Yes. Yes. Yes. Yes. These questions deal with matters of temperament. And here, I will confess to you a secret of mine. For I believe the old chestnut: opposites attract. My machine is not so naive as to match similar preferences. For example, should it match two snorers that they may torment one another? Not even a machine could be so cruel! No; it matches one who snores with another who is deaf! It matches one who steals with another who has renounced worldly goods! Is it not ingenious? Ha, ha!
I see I have startled you. I am sometimes overcome by enthusiasm. Pray continue.
Yes. Yes. Yes. Yes—Ah, you say you are sensitive to light? And require absolute darkness during the night hours? I well understand you, sir. I myself suffer from the most exquisite acuteness to noise.
I cannot count the times I have been roused from sleep by a carriage passing in the street. There! Even now! Surely you hear it? The sound of the horse’s hooves, beating against the pavement, growing louder, louder every moment! Clop, clop, clop. Unceasing, implacable: it is the beat of a heart that cannot be stopped. Almighty God! I should think even the paving stones would cry out for the madness of it! I feel that I must scream or die!
No! No, please do not go. The sound is fading. My equanimity has returned. We are recording your requirements for tolerable living, not mine. Very well; you will require shutters upon your bedroom windows that admit not the smallest ray of light. See here? With these holes, your preference is recorded.
Yes. Yes. Yes. You must be wondering: if you are truly my first customer, then how can I match your card with another? Fear not. I have been most industrious, having accosted everyone I could find, troubling them for answers to the same questions. I confess I was quite insistent. Behold this stack of cards—scores of them!—representing my neighbors and associates. One card has even my own name on it, such was my thoroughness.
Yes. Yes. C’est fini! No more questions! Now it is only for you to fix your eye—but I do not mean to draw attention—I did not notice the pale blue film that covers—well, I hardly notice it… Others, may, but, but—no matter. Fix your attention as I place your card in this slot here, and the other cards here.
Now I turn this crank until the machine is quite bursting with knowledge. The gears turn—ah, let me stand aside so you can watch. Hear their little metal teeth working together, raking each other like the claws of tiny mice, hundreds, climbing, squirming, jostling one another inside the walls of a house, trapped there, scrabbling desperately to find a way out, running out of air, imprisoned in the stifling heat, gasping, dying, entombed with no escape, clawing, clawing, clawing!—
What was I saying?

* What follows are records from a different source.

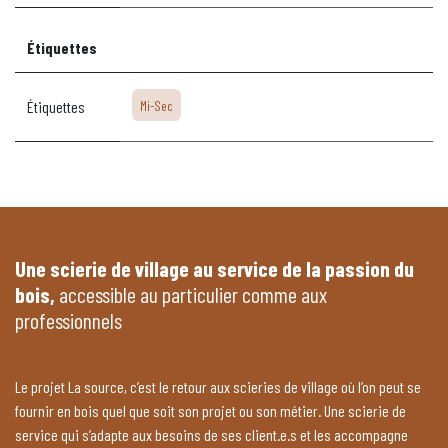
Étiquettes
Étiquettes
Mi-Sec
Une scierie de village au service de la passion du
bois,
accessible au particulier comme aux
professionnels
Le projet La source, c’est le retour aux scieries de village où l’on peut se
fournir en bois quel que soit son projet ou son métier. Une scierie de
service qui s’adapte aux besoins de ses client.e.s et les accompagne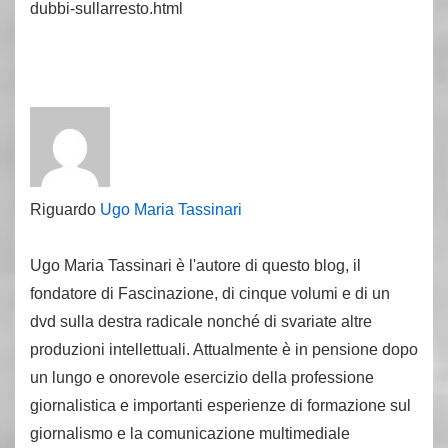
dubbi-sullarresto.html
Riguardo
Ugo Maria Tassinari
Ugo Maria Tassinari è l'autore di questo blog, il
fondatore di Fascinazione, di cinque volumi e di un
dvd sulla destra radicale nonché di svariate altre
produzioni intellettuali. Attualmente è in pensione dopo
un lungo e onorevole esercizio della professione
giornalistica e importanti esperienze di formazione sul
giornalismo e la comunicazione multimediale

Ah, yes: gears. They turn and turn…until eventually…inevitably—voila! A single card emerges! It worked!
Did my outburst startle you? I confess, despite many tests, I was not certain my machine would succeed under the critical eye—the pitiless, hideous eye—of a customer.
And so it only remains to read the name on the card—
No, no, I assure you, there is nothing wrong; quite the opposite. The machine’s answer is correct, as the laws of science say it must be. It is only that I am startled to read the name—the name of the man destined to become your close companion. You see, I know the name very well. It is my own!
Allow me to introduce myself, as we shall be living together. Take my hand, sir; my name is Edgar Allen Poe.